Two gravity cores from the northern Barents Sea were analyzed: 11GC (JR142-11GC; 81°49.08′N, 25°55.60′E; 539 m water depth; 213 cm length; collected 2006) and 06GC (HH15-06GC; 81°40.20′N, 25°57.43′E; 320 m water depth; 445 cm length; collected 2015). Cores were sampled at 1-cm resolution for highly branched isoprenoid (HBI) biomarkers and for benthic foraminiferal stable isotopes (δ18O, δ13C). Sea-ice biomarkers included IP25 and IPSO25; open-water phytoplankton biomarkers included HBI III and HBI IV (and reference to HBI II in ratio calculations). Biomarker extraction followed a modified HBI protocol: freeze-dried and homogenized sediments (~25 g) were saponified (KOH in methanol/water), extracted, purified via silica columns (including an additional hexane/silica clean-up), and quantified by GC–MS (Agilent 7890). An internal standard (e.g., cyclohexadecane) and an in-house reference sediment (Arctic HBI-rich) were used for quantification and quality control. Concentrations were normalized to sediment mass; procedural blanks were included. Semi-quantitative indices were derived: spring sea-ice concentration (SpSIC) combining IP25 with HBI II following established PIP25-style approaches to estimate spring sea-ice categories; and HBI T25 (ratio of HBI III to HBI IV) as a proxy for spring diatom blooms associated with the Marginal Ice Zone (MIZ), with thresholds referenced to modern Barents Sea conditions. Benthic foraminiferal stable isotopes (δ18O, δ13C) were measured to infer bottom-water properties, including AW influence. Chronologies were established using radiocarbon dating of benthic/mixed foraminifera (MARINE20 calibration, Bayesian age–depth modeling with Bchron); detailed depths, lab codes, and calibrated ages are reported, with 68% and 95% probability envelopes for age–depth models. Results are presented from the Younger Dryas through ~6 ka BP, with emphasis on 11.7–9.1 ka BP.

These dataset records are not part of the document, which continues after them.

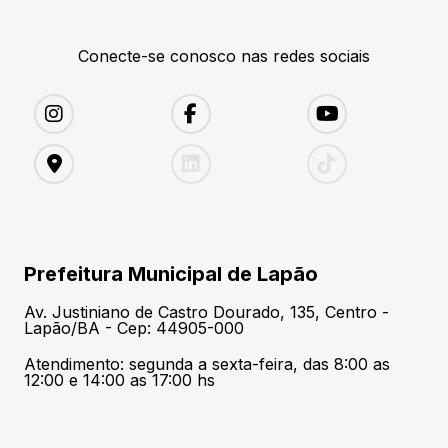
Conecte-se conosco nas redes sociais
Prefeitura Municipal de Lapão
Av. Justiniano de Castro Dourado, 135, Centro -
Lapão/BA - Cep: 44905-000
Atendimento: segunda a sexta-feira, das 8:00 as
12:00 e 14:00 as 17:00 hs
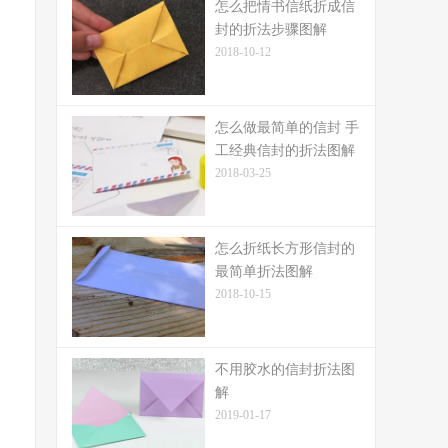
怎么把情书信纸折成信
封的折法步骤图解
2018-10-12
怎么做最简单的信封 手
工经典信封的折法图解
2018-03-25
怎么折纸长方形信封的
最简单折法图解
2018-10-15
不用胶水的信封折法图
解
2019-01-17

- Sea-ice persistence: Continuous presence of sea-ice biomarkers (IP25, IPSO25) indicates seasonal sea ice persisted through 11.7–9.1 ka BP during the HTM in the northern Barents Sea (>80°N). SpSIC reconstructions show predominantly intermediate spring sea-ice concentrations across this interval.
- Semi-quantitative sea-ice levels: Site 06GC generally exhibits higher SpSIC (~20–55%) compared to the more northerly 11GC (~10–40%) between 11.7 and 9.1 ka BP. After ~9.1 ka BP, SpSIC increases at both sites, reaching predominantly extensive sea-ice conditions (>50%) by ~8.3 ka BP.
- Atlantic Water influence: Elevated benthic δ18O values during the Early Holocene (ca. 5‰ at 06GC; slightly lower, ~4.8‰ but increasing at 11GC) together with the presence of Cassidulina neoterica at 06GC indicate AW-derived bottom waters reached both sites during the HTM.
- High productivity: Pelagic HBI biomarkers (HBI III, HBI IV) peak around ~9.1 ka BP, indicating high phytoplankton productivity and a nearby MIZ. Mean Early Holocene HBI III concentrations are comparable to modern Barents Sea MIZ surface sediments (06GC: ~9.3 mg g−1; 11GC: ~11.1 mg g−1 vs modern ~12.9 mg g−1).
- Bloom proxy: HBI T25 values are mostly below the spring-bloom threshold at 11GC (HBI T25 < 1), with sporadic blooms (HBI T25 > 1) at 06GC during the Younger Dryas and near ~9.3 ka BP, suggesting episodic spring blooms near the MIZ.
- Regional variability: Differences in SpSIC and isotopic values between the sites likely reflect varying local influences of AW, proximity to the Svalbard coast (fast ice/meltwater effects), and stratification, consistent with broader spatial heterogeneity documented across regional archives.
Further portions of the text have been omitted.